Almost all patients with spinal cord injury (SCI) initially show UAB/DU or acontractile detrusor during spinal shock, which subsequently develop into chronic bladder dysfunctions depending on the level of spinal cord lesions. For patients with supra-lumbosacral SCI, the parasympathetic and sensory spinal centers in the sacral spinal cord are preserved; however, synaptic reorganization leads to the appearance of involuntary bladder contractions during bladder filling, i.e., neurogenic DO [74, 75, 76]. In addition, the coordination between bladder contractions and urethral sphincter relaxation guaranteed by the pontine, where well known as micturition center, becomes impaired. Instead, bladder and urethral sphincter contractions occur simultaneously, such phenomenon leading to an event known as detrusor-sphincter dyssynergia.

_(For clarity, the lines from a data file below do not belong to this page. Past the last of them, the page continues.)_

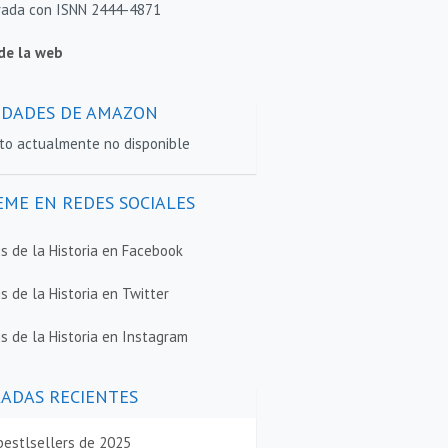
rada con ISNN 2444-4871
de la web
DADES DE AMAZON
to actualmente no disponible
EME EN REDES SOCIALES
sis de la Historia en Facebook
is de la Historia en Twitter
is de la Historia en Instagram
ADAS RECIENTES
bestlsellers de 2025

Injuries in the sacral spinal cord or cauda equina could lead to chronically persisting DU or acontractile detrusor. In an animal model of cauda equina lesions, Sekido et al. [77] reported on the pathophysiology of UAB induced by lumbar spinal canal stenosis (LCS). Two weeks after surgery in rats with LCS, cystometry results showed that postvoid residual urine volume and the number of nonvoiding contractions increased, whereas voided volume, threshold pressure, and maximum intravesical pressure decreased. Moreover, isolated bladder strips showed an increase in the contractile response to electrical field stimulation. Interestingly, they reported no obvious changes in the detrusor muscle's contractile response to carbachol stimulation and its morphology in LCS rats.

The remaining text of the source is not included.